[Saved data entries]
┌──
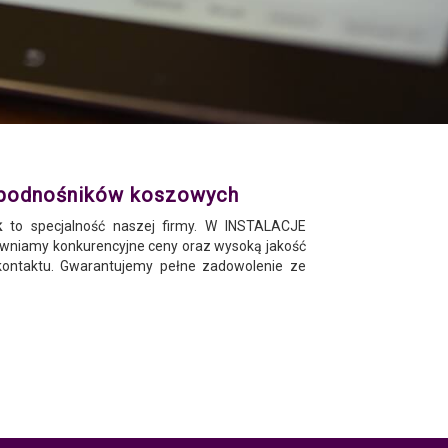
 podnośników koszowych
k
to specjalność naszej firmy. W INSTALACJE
amy konkurencyjne ceny oraz wysoką jakość
kontaktu. Gwarantujemy pełne zadowolenie ze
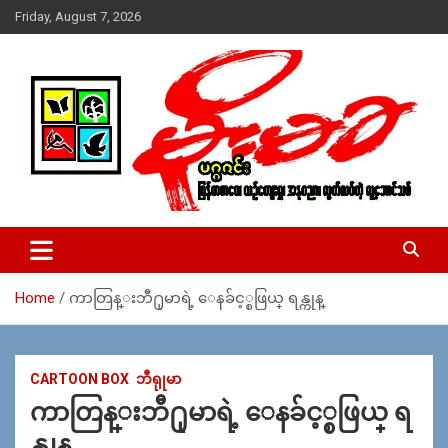
Skip
Friday, August 7, 2026
to
content
USA – editors @ moemaka.net ((510) 854-6501)။ ရန္ကုန္ ဆက္သြ
MoeMaKa Burmese News &
ယ္ေရး – အမွတ္ ၂၅၄၊ ပထပ္၊ လမ္း ၄၀၊ ေက်ာက္တံတား၊ ရန္ကုန္။
Media
(ဖုုံး – ၀၉ ၂၅၂ ၂၄၉ ၀၉၄ ၊ ၀၉ ၄၂၁ ၇၄၃ ၇၅၃ ၊ ၀၉ ၅၀၄ ၁၀ ၅၈) ျ
ဖန္႔ခ်ိေရး – ဆိပ္ကမ္းသာစာေပ – အမွတ္ ၁၃ / ၃၈ လမ္း။ ပလာ
Home
ကာတြန္းဘီ႐ုမာရဲ့ ေနခ်င့္စဖြယ္ ရန္ကုန္
ဇာေစ်းသစ္ ။ ၀၉ ၇၈၆၈၃၇ ၃၀၅ / ၀၉ ၉၆၃၆၉၉၈၃၄
CARTOON BOX
ဘီရုုမာ
ကာတြန္းဘီ႐ုမာရဲ့ ေနခ်င့္စဖြယ္ ရ
န္ကုန္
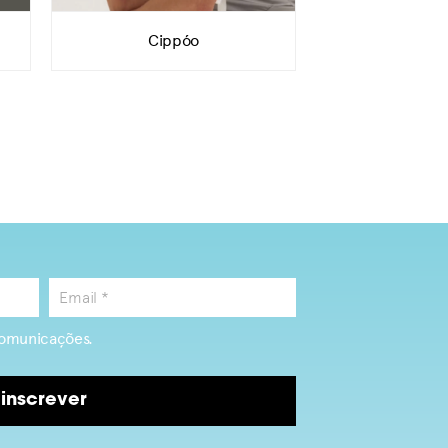
Cippóo
omunicações.
inscrever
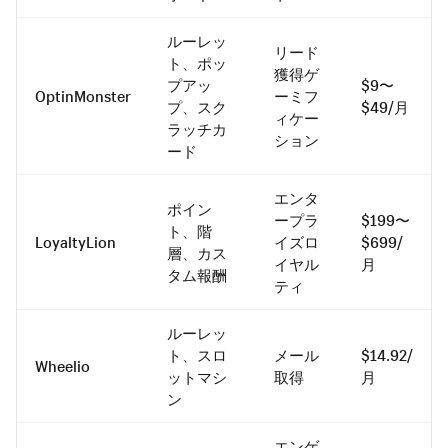
ルーレッ
リード
ト、ポッ
獲得ゲ
プアッ
$9〜
OptinMonster
ーミフ
プ、スク
$49/月
ィケー
ラッチカ
ション
ード
エンタ
ポイン
ープラ
$199〜
ト、階
LoyaltyLion
イズロ
$699/
層、カス
イヤル
月
タム報酬
ティ
ルーレッ
ト、スロ
メール
$14.92/
Wheelio
ットマシ
取得
月
ン
エンゲ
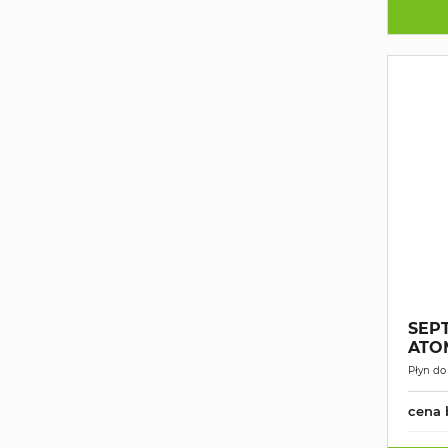
SEPT
ATO
Płyn do
cena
└──
REQUIREMENT
Go through the records and repeat each one exactly, skipping anything that is a picture.

FINISHED TASK
 podnośników koszowych
k
to specjalność naszej firmy. W INSTALACJE
amy konkurencyjne ceny oraz wysoką jakość
kontaktu. Gwarantujemy pełne zadowolenie ze
Skip
Friday, August 7, 2026
to
content
USA – editors @ moemaka.net ((510) 854-6501)။ ရန္ကုန္ ဆက္သြ
MoeMaKa Burmese News &
ယ္ေရး – အမွတ္ ၂၅၄၊ ပထပ္၊ လမ္း ၄၀၊ ေက်ာက္တံတား၊ ရန္ကုန္။
Media
(ဖုုံး – ၀၉ ၂၅၂ ၂၄၉ ၀၉၄ ၊ ၀၉ ၄၂၁ ၇၄၃ ၇၅၃ ၊ ၀၉ ၅၀၄ ၁၀ ၅၈) ျ
ဖန္႔ခ်ိေရး – ဆိပ္ကမ္းသာစာေပ – အမွတ္ ၁၃ / ၃၈ လမ္း။ ပလာ
Home
ကာတြန္းဘီ႐ုမာရဲ့ ေနခ်င့္စဖြယ္ ရန္ကုန္
ဇာေစ်းသစ္ ။ ၀၉ ၇၈၆၈၃၇ ၃၀၅ / ၀၉ ၉၆၃၆၉၉၈၃၄
CARTOON BOX
ဘီရုုမာ
ကာတြန္းဘီ႐ုမာရဲ့ ေနခ်င့္စဖြယ္ ရ
န္ကုန္
Cippóo
omunicações.
inscrever
ルーレッ
リード
ト、ポッ
獲得ゲ
プアッ
$9〜
OptinMonster
ーミフ
プ、スク
$49/月
ィケー
ラッチカ
ション
ード
エンタ
ポイン
ープラ
$199〜
ト、階
LoyaltyLion
イズロ
$699/
層、カス
イヤル
月
タム報酬
ティ
ルーレッ
ト、スロ
メール
$14.92/
Wheelio
ットマシ
取得
月
ン
エンゲ
SEPT
ATO
Płyn do
cena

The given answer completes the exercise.